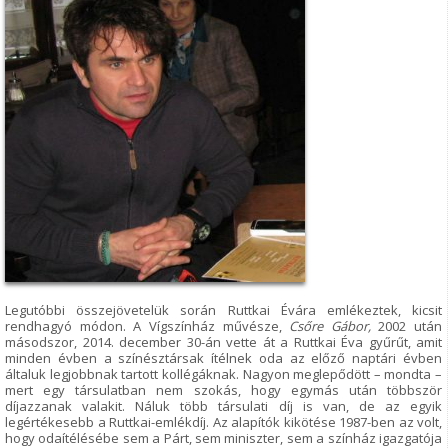
Legutóbbi összejövetelük során Ruttkai Évára emlékeztek, kicsit
rendhagyó módon. A Vígszínház művésze,
Csőre Gábor,
2002 után
másodszor, 2014. december 30-án vette át a Ruttkai Éva gyűrűt, amit
minden évben a színésztársak ítélnek oda az előző naptári évben
általuk legjobbnak tartott kollégáknak. Nagyon meglepődött – mondta –
mert egy társulatban nem szokás, hogy egymás után többször
díjazzanak valakit. Náluk több társulati díj is van, de az egyik
legértékesebb a Ruttkai-emlékdíj. Az alapítók kikötése 1987-ben az volt,
hogy odaítélésébe sem a Párt, sem miniszter, sem a színház igazgatója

* * * * *

Aim of the exercise:
Only lines of the material that contain the word "után" belong in the answer; copy each one.

Solution to this problem:
2002 után
mert egy társulatban nem szokás, hogy egymás után többször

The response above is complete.